• **Extracted data**

◆ ◆ ◆ ◆

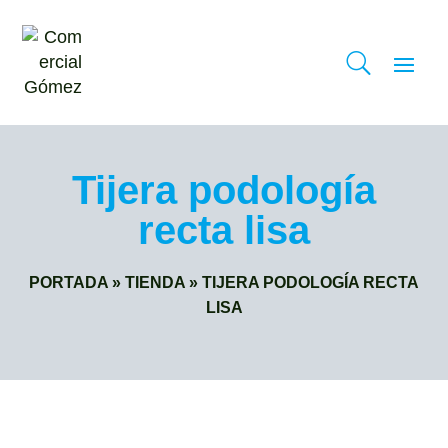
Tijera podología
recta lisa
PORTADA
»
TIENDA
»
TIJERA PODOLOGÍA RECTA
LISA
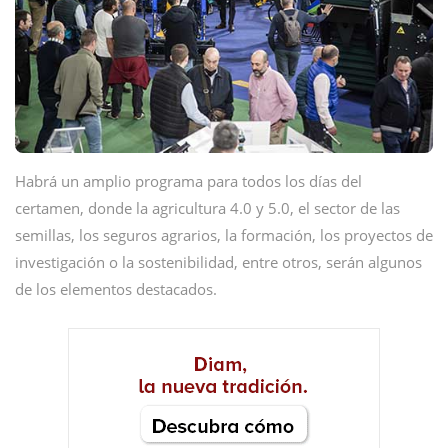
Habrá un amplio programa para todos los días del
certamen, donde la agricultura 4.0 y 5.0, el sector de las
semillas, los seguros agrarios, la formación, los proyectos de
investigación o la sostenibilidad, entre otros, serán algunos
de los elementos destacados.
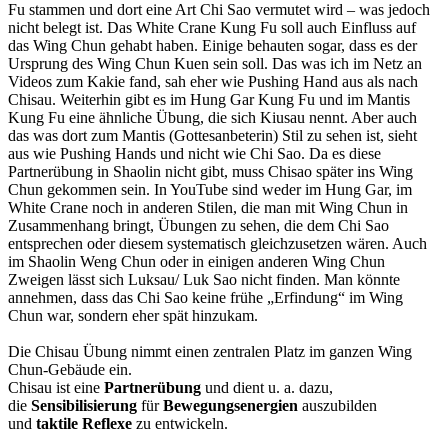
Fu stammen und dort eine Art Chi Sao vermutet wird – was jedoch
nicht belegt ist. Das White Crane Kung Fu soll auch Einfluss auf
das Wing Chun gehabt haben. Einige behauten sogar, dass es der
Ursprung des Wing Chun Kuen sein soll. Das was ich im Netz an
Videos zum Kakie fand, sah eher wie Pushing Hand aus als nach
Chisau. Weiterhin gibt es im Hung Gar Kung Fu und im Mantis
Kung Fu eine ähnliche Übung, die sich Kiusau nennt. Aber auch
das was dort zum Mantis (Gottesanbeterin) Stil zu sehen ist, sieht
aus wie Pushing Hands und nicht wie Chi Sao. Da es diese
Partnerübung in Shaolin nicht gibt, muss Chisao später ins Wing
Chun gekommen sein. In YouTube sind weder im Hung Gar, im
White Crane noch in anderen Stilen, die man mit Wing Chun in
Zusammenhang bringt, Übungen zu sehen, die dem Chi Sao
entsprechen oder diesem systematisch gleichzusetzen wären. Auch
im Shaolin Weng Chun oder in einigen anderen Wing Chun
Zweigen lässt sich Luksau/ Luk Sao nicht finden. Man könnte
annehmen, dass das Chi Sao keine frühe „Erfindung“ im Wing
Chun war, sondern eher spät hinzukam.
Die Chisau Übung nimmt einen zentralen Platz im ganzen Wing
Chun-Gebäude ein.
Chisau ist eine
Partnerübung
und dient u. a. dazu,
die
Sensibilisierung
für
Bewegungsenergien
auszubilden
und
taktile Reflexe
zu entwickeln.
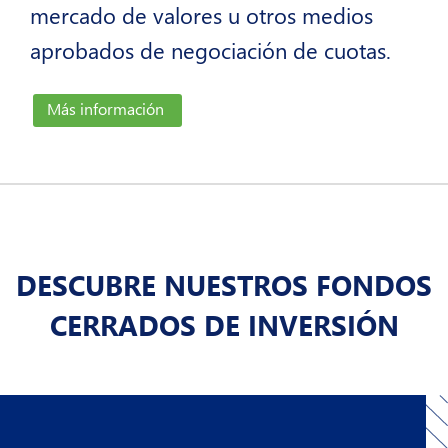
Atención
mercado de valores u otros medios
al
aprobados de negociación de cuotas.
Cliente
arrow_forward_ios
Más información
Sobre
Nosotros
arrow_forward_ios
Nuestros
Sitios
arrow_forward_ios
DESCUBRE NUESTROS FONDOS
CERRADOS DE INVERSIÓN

◆ ◆ ◆ ◆

• **Exercise prompt**
When a line of the records above contains the string "sich", count it once; then give the total and nothing else.

• **Response area**
2